I am just catching up tonight and these get better and better. I am pleased to hear that you are no longer terrified of getting older. I feel as if I have recently become terrified, so maybe you can talk me down. Nick has taught me a lot about dinosaurs, and he also has the same recurring nightmare about two T-Rexes as the one I had when I was five--no joke. I also know exactly what you mean about the "reading with two" dilemma. I feel guilty about it all the time. Nick also told me when Cate was sick the other day and I was holding her, "you love Cate more than me because she's sick." Anyway, thanks for all the great reading. You are much hotter than Erma Bombeck, by the way. I'm sure you're a better writer, too, although I only vaguely remember that one about the cherries and pits.

Christie said...

And this is why I have great fears about becoming a parent some day. I could no more begin to explain evolution... But Nunzio and I have had many long conversations that start with "When we have kids..." and I always say that I have no problem resorting to "because I said so." He maintains that he will have the lengthy conversation and explain everything down to the last detail. I admire him for that. As always, a great piece!

Anonymous said...

This might be one of my favorite entries yet.

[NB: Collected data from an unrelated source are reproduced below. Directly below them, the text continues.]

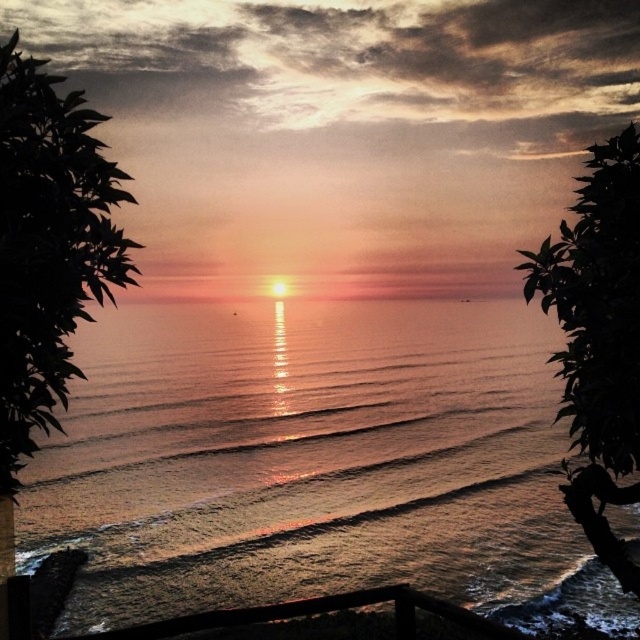 You are standing on a balcony overlooking the ocean and see two points in the scene. The first point is at coordinates point (355, 576) and the second is at point (20, 163). Which point is closer to you?

Point (355, 576) is further to the camera than point (20, 163), so the point closer to you is point (20, 163).

You are standing on a balcony overlooking the sunset and see the dark green leafy tree at left and the silhouette leafy tree at right. Which tree appears taller in the scene?

The dark green leafy tree at left appears taller than the silhouette leafy tree at right.

You are standing on a balcony and want to take a photo of the sunset. You notice the shiny metallic water at center and the silhouette leafy tree at right. Which object is closer to the top of the photo?

The shiny metallic water at center is located above the silhouette leafy tree at right, so it is closer to the top of the photo. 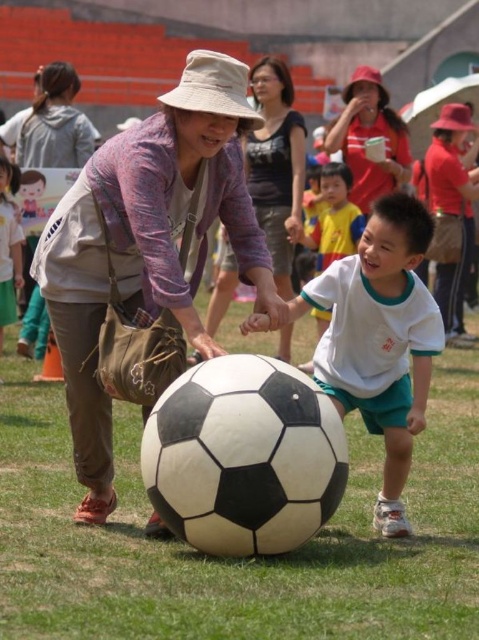 You are organizing a clothing rack for a store and need to place the matte purple sweater at center and the matte gray hoodie at upper left. According to the scene, which item is located to the right of the other?

The matte purple sweater at center is positioned on the right side of the matte gray hoodie at upper left.

You are a photographer trying to capture a photo of the white matte soccer ball at center and the matte red bucket hat at upper center. Which object should you focus on first if you want to ensure both are in the frame without moving the camera?

You should focus on the white matte soccer ball at center first because it is positioned on the left side of the matte red bucket hat at upper center, so by centering the soccer ball, the bucket hat will naturally be in the frame to its right.

You are a photographer standing at the edge of the soccer field. You want to take a photo that includes both the white matte soccer ball at center and the matte red bucket hat at upper center. If your camera can capture a maximum distance of 10 meters between the closest and farthest objects in focus, will both objects be in focus?

The distance between the white matte soccer ball at center and the matte red bucket hat at upper center is 9.35 meters, which is within the camera maximum focus range of 10 meters. Therefore, both objects will be in focus. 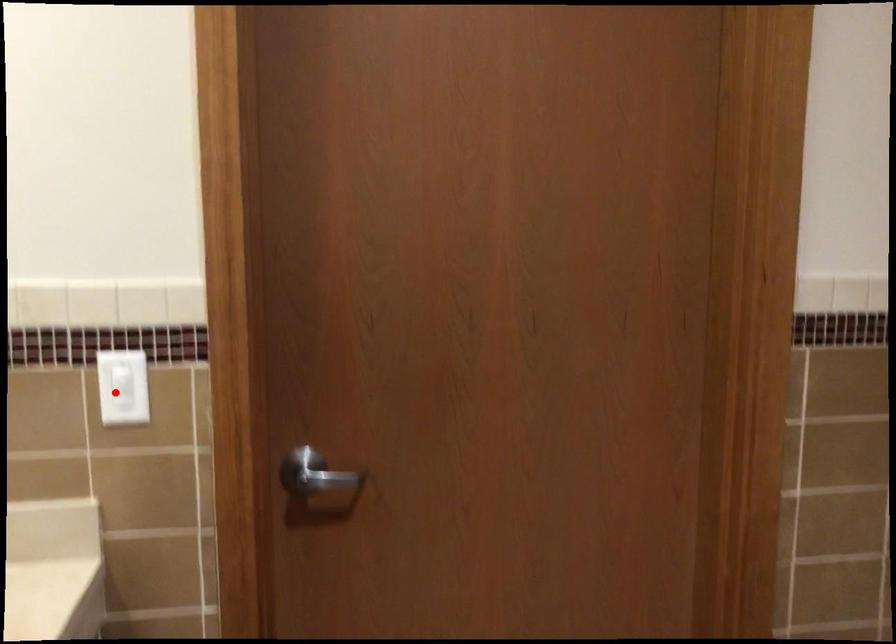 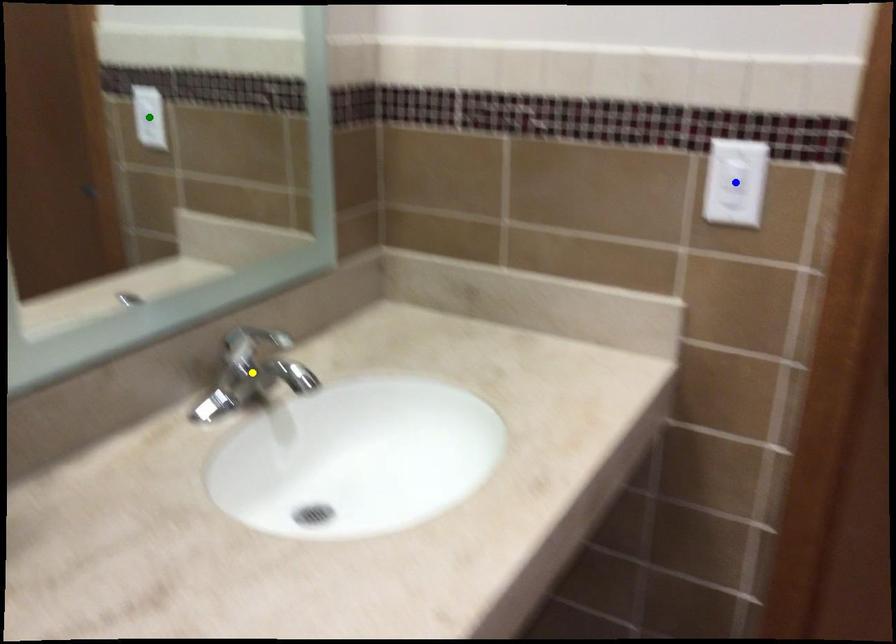 Question: I am providing you with two images of the same scene from different viewpoints. A red point is marked on the first image. You are given multiple points on the second image. Can you choose the point in image 2 that corresponds to the point in image 1?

And this one of my favorite paragraphs: "Now. Onto evolution. I am beginning to wonder if I have not been fair to our nation's glut of creationists. I am wondering if perhaps they turned from evolution after several aborted attempts to explain evolution to a four-year-old. "God made it, all of it, yes, even the dinosaurs," is certainly an easier explanation."

And how about death? I've been trying to explain that one for 5 years -- the heaven thing would be so much easier. You're onto something...

And would you take your kid to New Jersey already?

xo
Your friend who has a Darwin fish with feet bumper sticker on her car

nlaborde said...

This really made me laugh. I can just picture the scene. I, myself, tend to take the shut down the conversation approach. I don't want to encourage too much interest in the world.